不祥事が起きた時、適時・的確な情報開示をするためには、トップを含む不正に関与した者に対する厳正な処分、適切な対応が求められる。不正に関わった者に経営の指揮を取らせていては、会社に対する不信感を払拭できないからだ。不祥事で損なった企業の価値を早く回復するために、日本取引所自主規制法人は2016年2月、「上場会社における不祥事対応のプリンシプル」を公表した。企業活動において、自社(グループ会社を含む)に関わる不祥事またはその疑義が把握された場合、当該企業は必要十分な調査により事実関係や原因を解明し、その結果を元に再発防止を図ることを通じて、自浄作用を発揮する必要がある。その際、確かな企業価値を再生するために、上場会社では速やかにステークホルダーからの信頼回復を図りつつ、確かな企業価値の再生に資するよう、下記に示したようなプリンシプルの考え方を元に、行動・対処することが期待される。

【上場企業における不祥事対応のプリンシプル(日本取引所自主規制法人)】

1.不祥事の根本的な原因の解明 ・不祥事の原因究明に当たっては、必要十分な調査範囲を設定の上、表面的な現象や因果 関係の列挙にとどまることなく、その背景等を明らかにしつつ事実認定を確実に行い、根本的な原因を解明するよう努める。
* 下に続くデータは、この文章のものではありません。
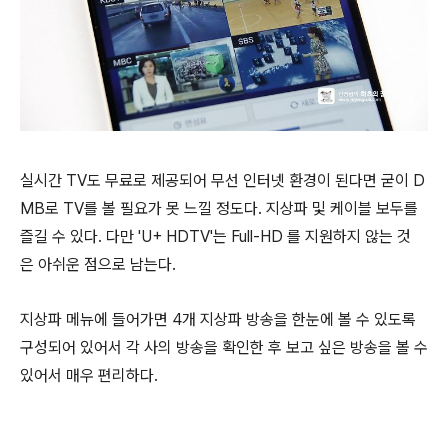
실시간 TV도 무료로 제공되어 무선 인터넷 환경이 된다면 굳이 D
MB로 TV를 볼 필요가 못 느낄 정도다. 지상파 및 케이블 보두를
즐길 수 있다. 다만 'U+ HDTV'는 Full-HD 를 지원하지 않는 것
은 아쉬운 점으로 남는다.
지상파 메뉴에 들어가면 4개 지상파 방송을 한눈에 볼 수 있도록
구성되어 있어서 각 사의 방송을 확인한 후 보고 싶은 방송을 볼 수
있어서 매우 편리하다.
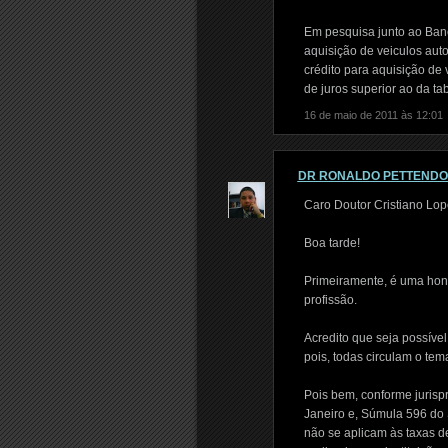
Em pesquisa junto ao Banc
aquisição de veiculos aut
crédito para aquisição de
de juros superior ao da t
16 de maio de 2011 às 12:01
DR RONALDO PETTEND
Caro Doutor Cristiano Lop
Boa tarde!
Primeiramente, é uma hon
profissão.
Acredito que seja possíve
pois, todas circulam o tema
Pois bem, conforme jurisp
Janeiro e, Súmula 596 do 
não se aplicam às taxas d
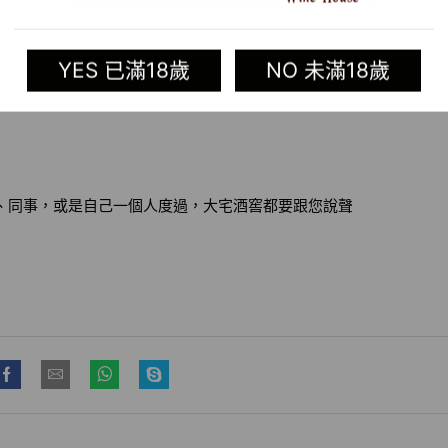
YES 已滿18歲
NO 未滿18歲
友、同事，或是自己一個人度過，大宅酒窖都要跟您說聲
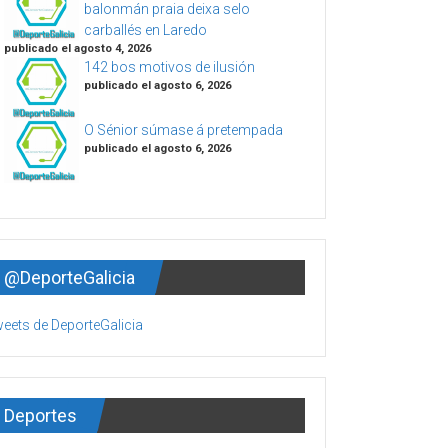
balonmán praia deixa selo
carballés en Laredo
publicado el agosto 4, 2026
142 bos motivos de ilusión
publicado el agosto 6, 2026
O Sénior súmase á pretempada
publicado el agosto 6, 2026
@DeporteGalicia
eets de DeporteGalicia
Deportes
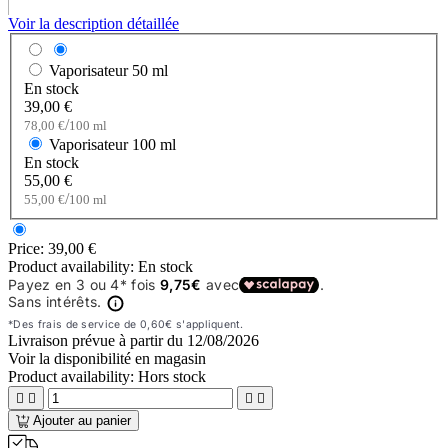
Voir la description détaillée
Vaporisateur
50 ml
En stock
39,00 €
/
78,00 €
100 ml
Vaporisateur
100 ml
En stock
55,00 €
/
55,00 €
100 ml
Price:
39,00 €
Product availability:
En stock
Livraison prévue à partir du
12/08/2026
Voir la disponibilité en magasin
Product availability:
Hors stock




Ajouter au panier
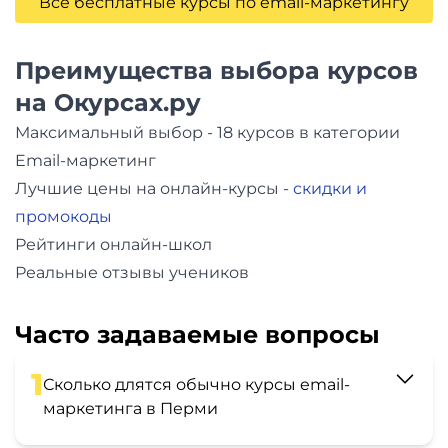
Все бесплатные курсы по email-маркетингу
Преимущества выбора курсов
на Окурсах.ру
Максимальный выбор - 18 курсов в категории
Email-маркетинг
Лучшие цены на онлайн-курсы -
скидки и
промокоды
Рейтинги онлайн-школ
Реальные отзывы учеников
Часто задаваемые вопросы
1
Сколько длятся обычно курсы email-
маркетинга в Перми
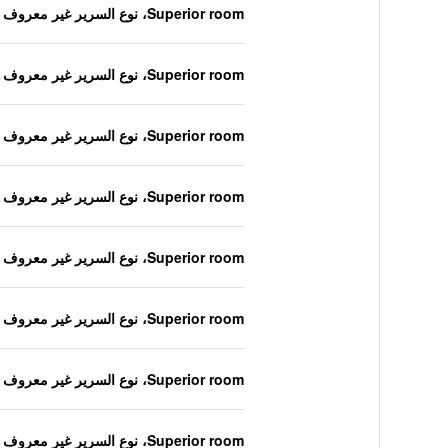
Superior room، نوع السرير غير معروف
Superior room، نوع السرير غير معروف
Superior room، نوع السرير غير معروف
Superior room، نوع السرير غير معروف
Superior room، نوع السرير غير معروف
Superior room، نوع السرير غير معروف
Superior room، نوع السرير غير معروف
Superior room، نوع السرير غير معروف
・そのために、必要十分な調査が尽くされるよう、最適な調査体制を構築するとともに、社内体制についても適切な調査環境の整備に努める。その際、独立役員を含め適格な者が率先して自浄作用の発揮に努める。
2.第三者委員会を設置する場合における独立性・中立性・専門性の確保 ・内部統制の有効性や経営陣の信頼性に相当の疑義が生じている場合、当該企業の企業価値の毀損(きそん)度合いが大きい場合、複雑な事案あるいは社会的影響が重大な事案である場合などには、調査の客観性・中立性・専門性を確保するため、第三者委員会の設置が有力な選択肢となる。そのような趣旨から第三者委員会を設置する際には、委員の選定プロセスを含め、その独立性・中立性・専門性を確保するために十分な配慮を行う。
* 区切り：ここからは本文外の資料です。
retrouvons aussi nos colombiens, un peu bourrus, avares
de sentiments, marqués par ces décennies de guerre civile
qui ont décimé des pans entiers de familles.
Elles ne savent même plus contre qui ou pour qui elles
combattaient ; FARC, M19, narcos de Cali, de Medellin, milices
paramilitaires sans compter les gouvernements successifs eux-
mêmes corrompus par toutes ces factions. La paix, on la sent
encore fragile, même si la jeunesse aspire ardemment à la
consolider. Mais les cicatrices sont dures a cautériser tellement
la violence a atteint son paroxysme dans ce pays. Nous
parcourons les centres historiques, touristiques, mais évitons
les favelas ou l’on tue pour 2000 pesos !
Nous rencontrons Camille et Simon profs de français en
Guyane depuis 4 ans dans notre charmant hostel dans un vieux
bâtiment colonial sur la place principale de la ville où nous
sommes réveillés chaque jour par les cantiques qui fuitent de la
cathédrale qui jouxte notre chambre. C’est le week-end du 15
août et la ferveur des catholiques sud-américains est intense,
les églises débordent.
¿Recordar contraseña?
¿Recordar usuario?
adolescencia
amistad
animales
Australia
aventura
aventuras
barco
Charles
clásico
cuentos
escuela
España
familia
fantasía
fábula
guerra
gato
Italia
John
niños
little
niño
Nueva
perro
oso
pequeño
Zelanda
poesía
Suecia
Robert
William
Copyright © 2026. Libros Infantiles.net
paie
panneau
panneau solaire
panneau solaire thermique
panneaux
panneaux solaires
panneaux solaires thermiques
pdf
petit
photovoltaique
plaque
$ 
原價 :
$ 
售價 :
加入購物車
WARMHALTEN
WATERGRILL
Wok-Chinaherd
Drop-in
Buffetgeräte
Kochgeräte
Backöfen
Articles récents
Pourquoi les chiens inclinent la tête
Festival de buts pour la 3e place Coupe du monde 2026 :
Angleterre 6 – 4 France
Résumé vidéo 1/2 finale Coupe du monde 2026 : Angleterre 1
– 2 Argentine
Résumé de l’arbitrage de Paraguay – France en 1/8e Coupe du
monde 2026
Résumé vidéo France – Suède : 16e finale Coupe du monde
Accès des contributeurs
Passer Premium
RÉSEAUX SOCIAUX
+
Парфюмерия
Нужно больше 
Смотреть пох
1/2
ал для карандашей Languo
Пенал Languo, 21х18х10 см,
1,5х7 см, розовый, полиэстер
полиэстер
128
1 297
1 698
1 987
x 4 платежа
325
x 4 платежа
・また、第三者委員会という形式をもって、安易で不十分な調査に、客観性・中立性の装いを持たせるような事態を招かないよう留意する。
3.実効性の高い再発防止策の策定と迅速な実行 再発防止策は、根本的な原因に即した実効性の高い方策とし、迅速かつ着実に実行する。 この際、組織の変更や社内規則の改訂などにとどまらず、再発防止策の本旨が日々の業務運営などに具体的に反映されることが重要であり、その目的に沿って運用され、定着しているかを十分に検証する。
4.迅速かつ的確な情報開示 不祥事に関する情報開示は、その必要に即し、把握の段階から再発防止策実施の段階に至るまで迅速かつ的確に行う。この際、経緯や事案の内容、会社の見解等を丁寧に説明するなど、透明性の確保に努める。